▶ **TASK DIRECTIONS**
Copy out the full data exactly as given; pictures should not be included.

----------------

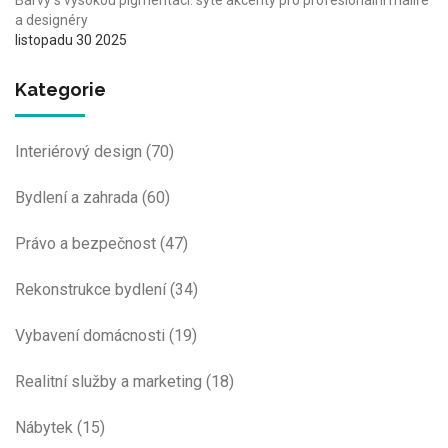
a designéry
listopadu 30 2025
Kategorie
Interiérový design
(70)
Bydlení a zahrada
(60)
Právo a bezpečnost
(47)
Rekonstrukce bydlení
(34)
Vybavení domácnosti
(19)
Realitní služby a marketing
(18)
Nábytek
(15)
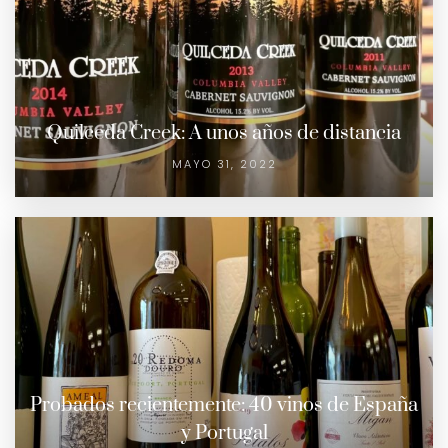
Quilceda Creek: A unos años de distancia
MAYO 31, 2022
Probados recientemente: 40 vinos de España
y Portugal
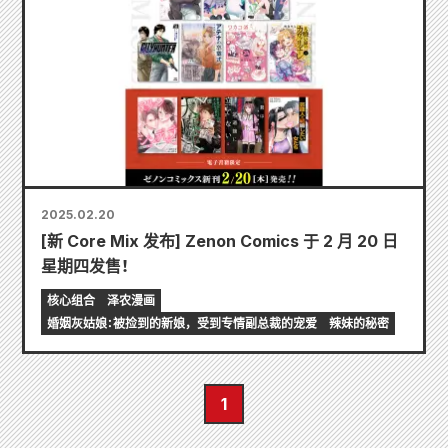
2025.02.20
[新 Core Mix 发布] Zenon Comics 于 2 月 20 日
星期四发售！
核心组合
泽农漫画
婚姻灰姑娘：被捡到的新娘，受到专情副总裁的宠爱
辣妹的秘密
1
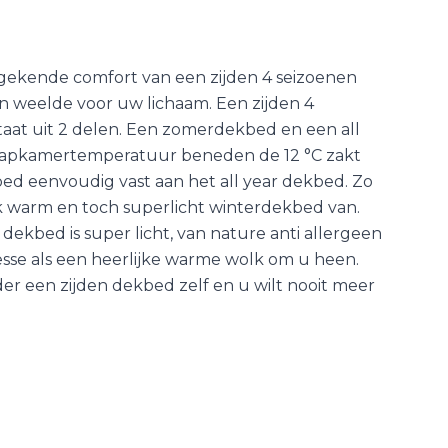
ekende comfort van een zijden 4 seizoenen
n weelde voor uw lichaam. Een zijden 4
aat uit 2 delen. Een zomerdekbed en een all
laapkamertemperatuur beneden de 12 °C zakt
ed eenvoudig vast aan het all year dekbed. Zo
jk warm en toch superlicht winterdekbed van.
dekbed is super licht, van nature anti allergeen
lesse als een heerlijke warme wolk om u heen.
r een zijden dekbed zelf en u wilt nooit meer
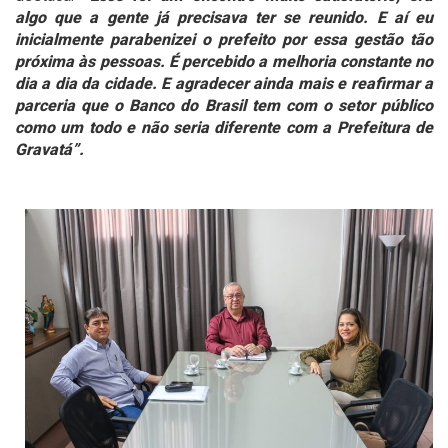
algo que a gente já precisava ter se reunido. E aí eu
inicialmente parabenizei o prefeito por essa gestão tão
próxima às pessoas. É percebido a melhoria constante no
dia a dia da cidade. E agradecer ainda mais e reafirmar a
parceria que o Banco do Brasil tem com o setor público
como um todo e não seria diferente com a Prefeitura de
Gravatá”.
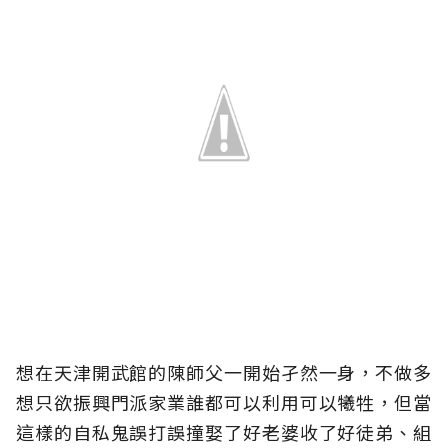
想在天津開武館的陳師父一開始孑然一身，不做多
想只欲振興門派家業誰都可以利用可以犧牲，但當
這樣的自私鬼誤打誤撞娶了好老婆收了好徒弟、組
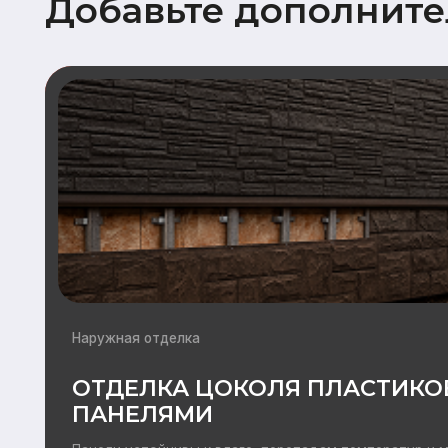
Наружная отделка
ОТДЕЛКА ЦОКОЛЯ ПЛАСТИКОВЫ
ПАНЕЛЯМИ
Панели устойчивы к влаге, перепадам температур и механич
воздействиям, что особенно важно для зоны цоколя, подв
повышенным нагрузкам.
Подробнее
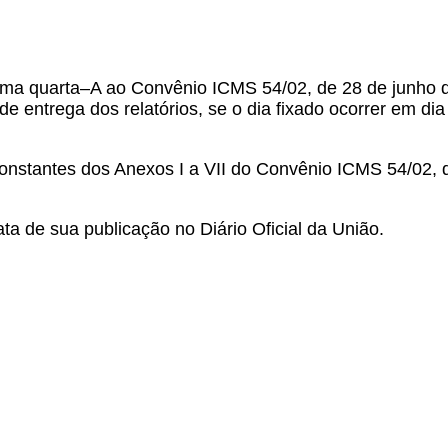
ima quarta–A ao Convênio ICMS 54/02, de 28 de junho 
 entrega dos relatórios, se o dia fixado ocorrer em dia n
 constantes dos Anexos I a VII do Convênio ICMS 54/02,
ta de sua publicação no Diário Oficial da União.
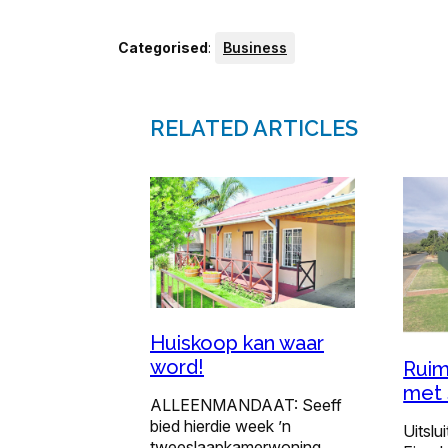
Categorised
:
Business
RELATED ARTICLES
Huiskoop kan waar
word!
Ruim
met
ALLEENMANDAAT: Seeff
bied hierdie week ’n
Uitslui
tweeslaapkamerwoning,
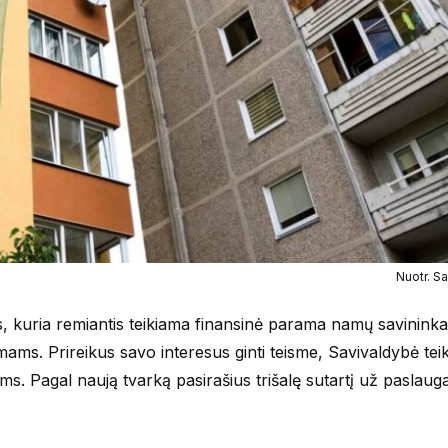
Nuotr. Sa
os, kuria remiantis teikiama finansinė parama namų savinink
mams. Prireikus savo interesus ginti teisme, Savivaldybė tei
ms. Pagal naują tvarką pasirašius trišalę sutartį už paslauga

----------------

▶ **RESULT**
a designéry
listopadu 30 2025
Kategorie
Interiérový design
(70)
Bydlení a zahrada
(60)
Právo a bezpečnost
(47)
Rekonstrukce bydlení
(34)
Vybavení domácnosti
(19)
Realitní služby a marketing
(18)
Nábytek
(15)
Quilceda Creek: A unos años de distancia
MAYO 31, 2022
Probados recientemente: 40 vinos de España
y Portugal
2025.02.20
[新 Core Mix 发布] Zenon Comics 于 2 月 20 日
星期四发售！
核心组合
泽农漫画
婚姻灰姑娘：被捡到的新娘，受到专情副总裁的宠爱
辣妹的秘密
1
ekende comfort van een zijden 4 seizoenen
n weelde voor uw lichaam. Een zijden 4
aat uit 2 delen. Een zomerdekbed en een all
laapkamertemperatuur beneden de 12 °C zakt
ed eenvoudig vast aan het all year dekbed. Zo
jk warm en toch superlicht winterdekbed van.
dekbed is super licht, van nature anti allergeen
lesse als een heerlijke warme wolk om u heen.
r een zijden dekbed zelf en u wilt nooit meer
algo que a gente já precisava ter se reunido. E aí eu
inicialmente parabenizei o prefeito por essa gestão tão
próxima às pessoas. É percebido a melhoria constante no
dia a dia da cidade. E agradecer ainda mais e reafirmar a
parceria que o Banco do Brasil tem com o setor público
como um todo e não seria diferente com a Prefeitura de
Gravatá”.
想在天津開武館的陳師父一開始孑然一身，不做多
想只欲振興門派家業誰都可以利用可以犧牲，但當
這樣的自私鬼誤打誤撞娶了好老婆收了好徒弟、組
Наружная отделка
ОТДЕЛКА ЦОКОЛЯ ПЛАСТИКОВЫ
ПАНЕЛЯМИ
Панели устойчивы к влаге, перепадам температур и механич
воздействиям, что особенно важно для зоны цоколя, подв
повышенным нагрузкам.
Подробнее
ima quarta–A ao Convênio ICMS 54/02, de 28 de junho 
 entrega dos relatórios, se o dia fixado ocorrer em dia n
 constantes dos Anexos I a VII do Convênio ICMS 54/02,
ta de sua publicação no Diário Oficial da União.
Categorised
:
Business
RELATED ARTICLES
Huiskoop kan waar
word!
Ruim
met
ALLEENMANDAAT: Seeff
bied hierdie week ’n
Uitslui
tweeslaapkamerwoning,
Nuotr. Sa
os, kuria remiantis teikiama finansinė parama namų savinink
mams. Prireikus savo interesus ginti teisme, Savivaldybė tei
ms. Pagal naują tvarką pasirašius trišalę sutartį už paslauga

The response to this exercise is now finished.